And that was all before the wedding. Yup, I married him.
Our relationship came to breaking point 12 days before our wedding date. I was set to call the whole thing off, but then I was sad and embarrassed. Sad that my parents had spent so much of the money they didn't have to give me a fairytale wedding. And embarrassed that I had let things go so far. I knew they were bad so long before the invitations went out, but I was so afraid of never finding Mr. Right, that I was willing to settle for Mr. He'll do. Five months after the wedding, a day before my UNPROFESSIONAL photographer (in her defense, this was her first wedding and she was way out of her league) showed up with our wedding pictures, I kicked him out. I had begun counseling a month after our honeymoon, alone. He refused to go with me but I knew I needed to talk to someone. I wanted him to go, i thought we could work through our issues and have a happy marriage. In my mind, Divorce was not an option. Until it became one.

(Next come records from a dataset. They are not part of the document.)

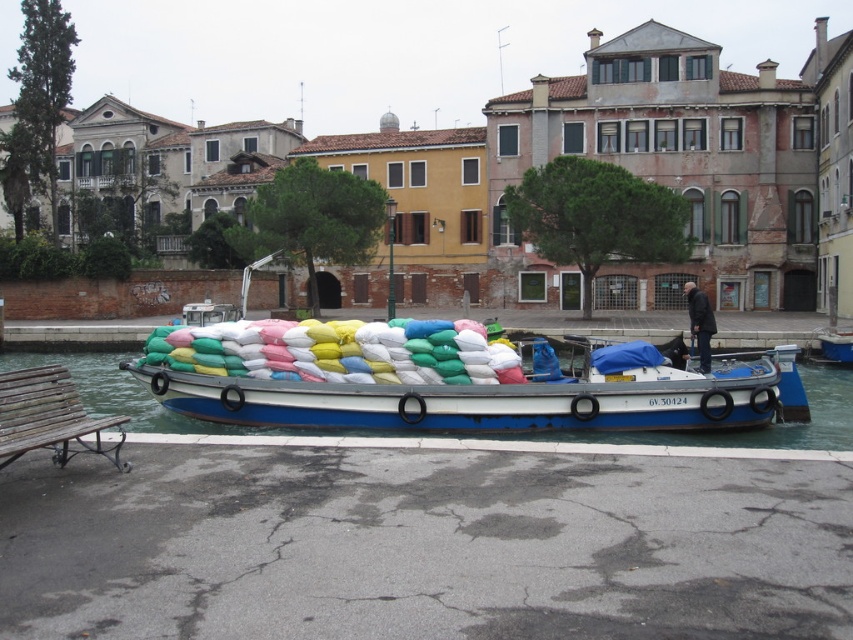 Question: Does blue painted wood boat at center have a larger size compared to dark gray jacket at center?

Choices:
 (A) no
 (B) yes

Answer: (A)

Question: Among these objects, which one is farthest from the camera?

Choices:
 (A) blue painted wood boat at center
 (B) dark gray jacket at center

Answer: (B)

Question: Which point is closer to the camera?

Choices:
 (A) blue painted wood boat at center
 (B) wooden bench at lower left
 (C) dark gray jacket at center

Answer: (B)

Question: Is blue painted wood boat at center to the left of wooden bench at lower left from the viewer's perspective?

Choices:
 (A) no
 (B) yes

Answer: (A)

Question: Which of the following is the farthest from the observer?

Choices:
 (A) wooden bench at lower left
 (B) dark gray jacket at center

Answer: (B)

Question: Does wooden bench at lower left appear over dark gray jacket at center?

Choices:
 (A) no
 (B) yes

Answer: (A)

I was willing to wait. Wait for him to be ready for counseling, wait for him to be willing to try to make it work. Wait for him to love me like i loved him. But he moved to the next state over, and the only contact we would have is when he would call me crying about how much he loved me. Those conversations would always start and end the same way. He would cry about how much he loved me and wanted to come home, i would cry and tell him that's what I wanted as well, he would then ask if he could come home and I would tell him, as soon as he was ready to go to counseling with me. And then he would get angry and end the call. I still held out hope. Then one night we made plans to see each other at a comedy club close to where I lived, one of our friends would be performing and we would just see each other and say hello. Except he came with a girl, a girl I walked out of the bathroom and saw him making out with. The following Monday morning I filed divorce papers.

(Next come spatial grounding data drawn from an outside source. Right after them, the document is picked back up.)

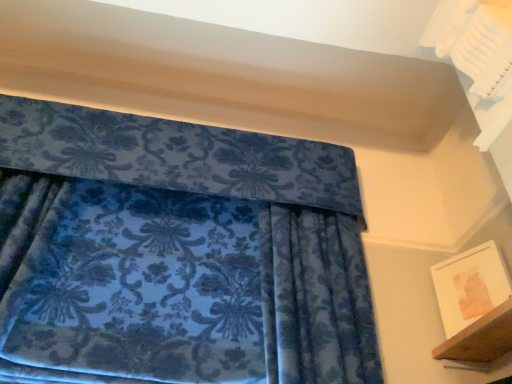 In order to face white matte picture frame at lower right, should I rotate leftwards or rightwards?

Turn right by 26.628 degrees to look at white matte picture frame at lower right.

The image size is (512, 384). Describe the element at coordinates (470, 286) in the screenshot. I see `white matte picture frame at lower right` at that location.

Find the location of `white matte picture frame at lower right`. white matte picture frame at lower right is located at coordinates (470, 286).

Describe the element at coordinates (481, 338) in the screenshot. I see `wooden shelf at lower right` at that location.

What is the approximate width of wooden shelf at lower right?

It is 24.01 centimeters.

At what (x,y) coordinates should I click in order to perform the action: click on wooden shelf at lower right. Please return your answer as a coordinate pair (x, y). Looking at the image, I should click on (481, 338).

The width and height of the screenshot is (512, 384). What are the coordinates of `white matte picture frame at lower right` in the screenshot? It's located at (470, 286).

Which object is positioned more to the left, wooden shelf at lower right or white matte picture frame at lower right?

From the viewer's perspective, wooden shelf at lower right appears more on the left side.

Consider the image. Does wooden shelf at lower right lie behind white matte picture frame at lower right?

No, wooden shelf at lower right is closer to the camera.

Considering the positions of points (487, 316) and (496, 265), is point (487, 316) closer to camera compared to point (496, 265)?

Yes, point (487, 316) is closer to viewer.

From the image's perspective, is wooden shelf at lower right on white matte picture frame at lower right?

No, from the image's perspective, wooden shelf at lower right is not above white matte picture frame at lower right.

In the scene shown: From a real-world perspective, is wooden shelf at lower right physically located above or below white matte picture frame at lower right?

wooden shelf at lower right is situated lower than white matte picture frame at lower right in the real world.

Between wooden shelf at lower right and white matte picture frame at lower right, which one has larger width?

Wider between the two is wooden shelf at lower right.

From their relative heights in the image, would you say wooden shelf at lower right is taller or shorter than white matte picture frame at lower right?

Considering their sizes, wooden shelf at lower right has less height than white matte picture frame at lower right.

Can you confirm if wooden shelf at lower right is smaller than white matte picture frame at lower right?

Actually, wooden shelf at lower right might be larger than white matte picture frame at lower right.

Is wooden shelf at lower right outside of white matte picture frame at lower right?

wooden shelf at lower right lies outside white matte picture frame at lower right's area.

Is wooden shelf at lower right positioned far away from white matte picture frame at lower right?

wooden shelf at lower right is actually quite close to white matte picture frame at lower right.

Could you tell me if wooden shelf at lower right is facing white matte picture frame at lower right?

No, wooden shelf at lower right is not facing towards white matte picture frame at lower right.

Looking at this image, can you tell me how much wooden shelf at lower right and white matte picture frame at lower right differ in facing direction?

They differ by 23.5 degrees in their facing directions.

Find the location of a particular element. This screenshot has width=512, height=384. shelf lying on the left of white matte picture frame at lower right is located at coordinates (481, 338).

Consider the image. In the image, is white matte picture frame at lower right on the left side or the right side of wooden shelf at lower right?

Based on their positions, white matte picture frame at lower right is located to the right of wooden shelf at lower right.

Is white matte picture frame at lower right closer to the viewer compared to wooden shelf at lower right?

No, white matte picture frame at lower right is further to the viewer.

Is point (457, 306) positioned behind point (483, 362)?

That is True.

From the image's perspective, between white matte picture frame at lower right and wooden shelf at lower right, which one is located above?

white matte picture frame at lower right appears higher in the image.

From a real-world perspective, is white matte picture frame at lower right physically below wooden shelf at lower right?

Actually, white matte picture frame at lower right is physically above wooden shelf at lower right in the real world.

When I first met my Keith I was at such a crossroads in my life. I didn't want to define our relationship because I didn't trust that I would be able to maintain it if it had a name. We started out just being together, without a definition. I'm so thankful that he was able to do that with me, for me. I almost ended it once when he "accidentally" told me he loved me, instead I just pretended I didn't hear him. I was still legally married. My heart was still kept behind a force field that i would not allow to be penetrated. Keith was everything I had ever wanted in my life, everything I needed, but I was scared. He knew what he wanted and wasn't afraid to tell me every chance he got. The people closest to me in my life knew he was "The One", they knew he was for real. I needed a lot of convincing. I really liked him a lot, he was so darn cute, and he was sweet about the whole married thing. His family was/is amazing. He told them I was married but getting divorced, they didn't care. I was so afraid that his mom would think less of me, she was married for so many years to the same man, they had five kids together before his death about a year prior to my meeting Keith. I thought she might think that because he had just lost his dad that he was not thinking clearly, getting involved with a married woman, really, what mother wants that for her son? But all my fears were irrational, she was wonderful, welcomed me with open arms. And when nine months after we began dating i got pregnant*, all she asked was, "when's the wedding?" So now, 8 years, and two kids later we are finally answering her question and having the wedding.
The road was long, and at times I thought I had hit a dead end, but I'm so glad I chose the road I did because I think if I had taken any other path it may not have led me to Keith. I'd take all the pain and all the heartache 10 times over if I get to see his smiling face waiting for me at the end of the Journey.